DAVID J. EBBERT, et al.,
Defendants
CIVIL NO. 1:CV-15-1568
(Judge Caldwell)
MEMORANDUM
I.
Introduction
On August 4, 2015, the pro se plaintiff, Dermont Ladale Broussard, a
federal inmate housed at the United States Penitentiary at Lewisburg (USP Lewisburg),
Pennsylvania, filed this civil-rights action. (Doc. 1). He also seeks leave to proceed in
forma pauperis. (Doc. 2). Broussard alleges that he was subjected to excessive force
and to a sexual assault by prison staff following a December 28, 2014, Special
Management Unit (SMU) cell extraction. He also claims staff destroyed his personal
property during the event. Named as defendants are Warden David Ebbert, Michael D.

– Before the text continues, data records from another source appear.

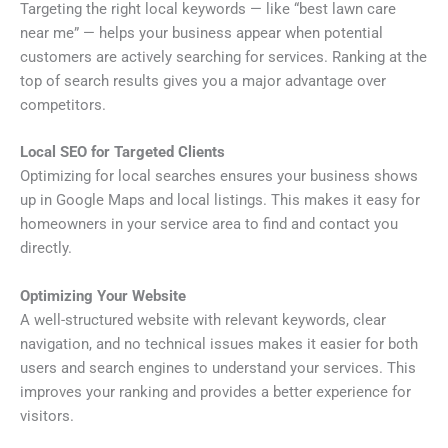
Targeting the right local keywords — like “best lawn care
near me” — helps your business appear when potential
customers are actively searching for services. Ranking at the
top of search results gives you a major advantage over
competitors.
Local SEO for Targeted Clients
Optimizing for local searches ensures your business shows
up in Google Maps and local listings. This makes it easy for
homeowners in your service area to find and contact you
directly.
Optimizing Your Website
A well-structured website with relevant keywords, clear
navigation, and no technical issues makes it easier for both
users and search engines to understand your services. This
improves your ranking and provides a better experience for
visitors.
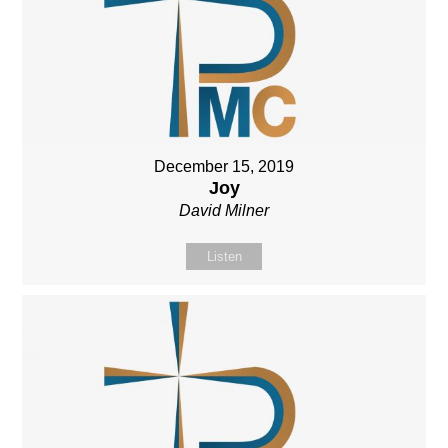
December 15, 2019
Joy
David Milner
Listen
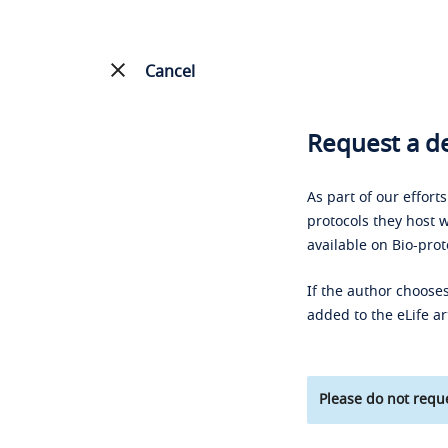
Cancel
Request a de
As part of our effort
protocols they host w
available on Bio-prot
If the author chooses
added to the eLife ar
Please do not reque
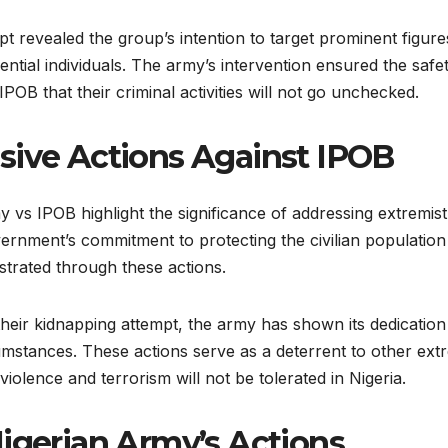
t revealed the group’s intention to target prominent figure
uential individuals. The army’s intervention ensured the safe
POB that their criminal activities will not go unchecked.
sive Actions Against IPOB
 vs IPOB highlight the significance of addressing extremist
ernment’s commitment to protecting the civilian population
strated through these actions.
their kidnapping attempt, the army has shown its dedicatio
umstances. These actions serve as a deterrent to other extr
iolence and terrorism will not be tolerated in Nigeria.
Nigerian Army’s Actions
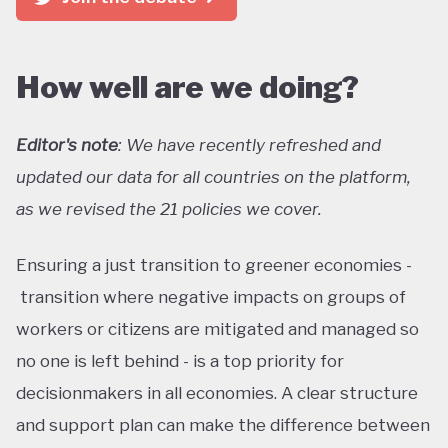
How well are we doing?
Editor's note
: We have recently refreshed and
updated our data for all countries on the platform,
as we revised the 21 policies we cover.
Ensuring a just transition to greener economies -
transition where negative impacts on groups of
workers or citizens are mitigated and managed so
no one is left behind - is a top priority for
decisionmakers in all economies. A clear structure
and support plan can make the difference between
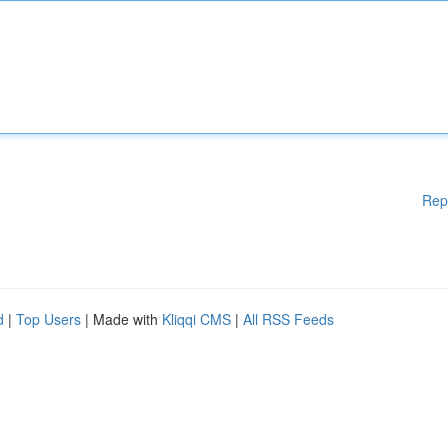
Rep
d
|
Top Users
| Made with
Kliqqi CMS
|
All RSS Feeds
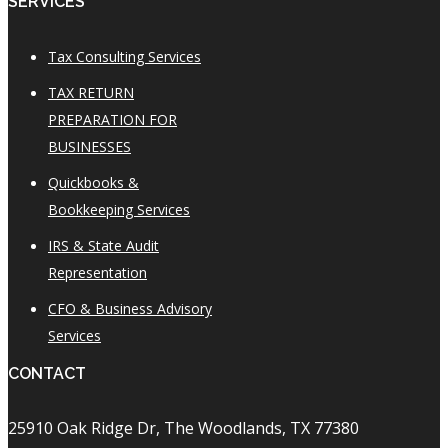
SERVICES
Tax Consulting Services
TAX RETURN
PREPARATION FOR
BUSINESSES
Quickbooks &
Bookkeeping Services
IRS & State Audit
Representation
CFO & Business Advisory
Services
CONTACT
25910 Oak Ridge Dr, The Woodlands, TX 77380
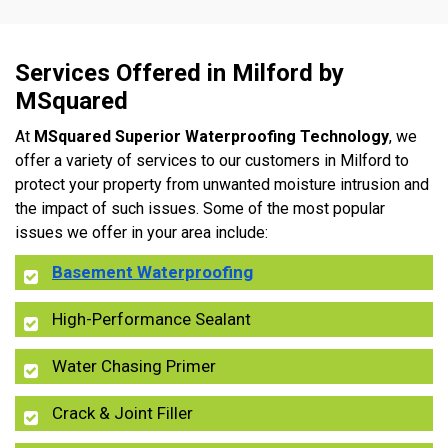
Services Offered in Milford by
MSquared
At
MSquared Superior Waterproofing Technology
, we
offer a variety of services to our customers in Milford to
protect your property from unwanted moisture intrusion and
the impact of such issues. Some of the most popular
issues we offer in your area include:
Basement Waterproofing
High-Performance Sealant
Water Chasing Primer
Crack & Joint Filler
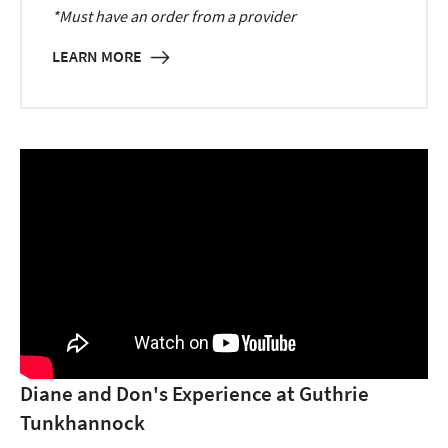
*Must have an order from a provider
LEARN MORE
Diane and Don's Experience at Guthrie
Tunkhannock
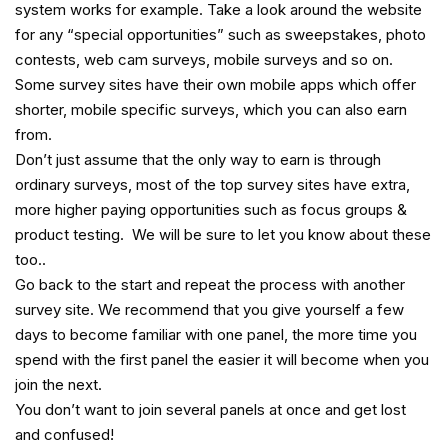
system works for example. Take a look around the website
for any “special opportunities” such as sweepstakes, photo
contests, web cam surveys, mobile surveys and so on.
Some survey sites have their own mobile apps which offer
shorter, mobile specific surveys, which you can also earn
from.
Don’t just assume that the only way to earn is through
ordinary surveys, most of the top survey sites have extra,
more higher paying opportunities such as focus groups &
product testing. We will be sure to let you know about these
too..
Go back to the start and repeat the process with another
survey site. We recommend that you give yourself a few
days to become familiar with one panel, the more time you
spend with the first panel the easier it will become when you
join the next.
You don’t want to join several panels at once and get lost
and confused!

Tapelski and Mr. C. Darnell Strolde.
The Complaint is before the court for preliminary screening pursuant to 28
U.S.C. § 1915A and 28 U.S.C. § 1915(e)(2)(B)(ii). Upon screening the Complaint, the
court will grant Broussard’s request to proceed in forma pauperis but dismiss the
Complaint pursuant to 28 U.S.C. § 1915(e)(2)(B)(ii) due to Broussard’s failure to state a
claim on which relief may be granted against the named defendants. Broussard,
however, will be given leave to file an amended complaint specifically identifying those
Bureau of Prison (BOP) and/or USP Lewisburg officials personally responsible for
allegedly violating his constitutional rights by using excessive force against him, sexually
assaulting him and destroying his personal property on December 28, 2014.
II.
Standard of Review
When a litigant seeks to proceed in forma pauperis, 28 U.S.C. § 1915
requires the court to screen the complaint. Likewise, when a prisoner seeks redress from
a government defendant in a civil action, whether proceeding in forma pauperis or not,
the court must screen the complaint. See 28 U.S.C. § 1915A. Both 28 U.S.C. §
1915(e)(2)(B) and § 1915(A) give the court the authority to dismiss a complaint if it is
frivolous, malicious, fails to state a claim on which relief may be granted, or seeks
monetary relief from a defendant who is immune from such relief. See 28 U.S.C. §
1915(e)(2)(B)(i)-(iii); 28 U.S.C. § 1915A(b)(1)-(2). See also Ball v. Famiglio, 726 F.3d
448, 452 (3d Cir. 2013)(a federal court may dismiss an action sua sponte under the
screening provisions of 28 U.S.C. § 1915(e)(2)(B) and § 1915A if “the action is frivolous
or malicious, fails to state a claim upon which relief may be granted, or seeks monetary
relief from a defendant who is immune from such relief”)(internal quotation marks
omitted).
“The legal standard for dismissing a complaint for failure to state a claim
under § 1915(e)(2)(B)(ii) is the same as that for dismissing a complaint pursuant to a
motion filed under Rule 12(b)(6) of the Federal Rules of Civil Procedure.” See Davis v.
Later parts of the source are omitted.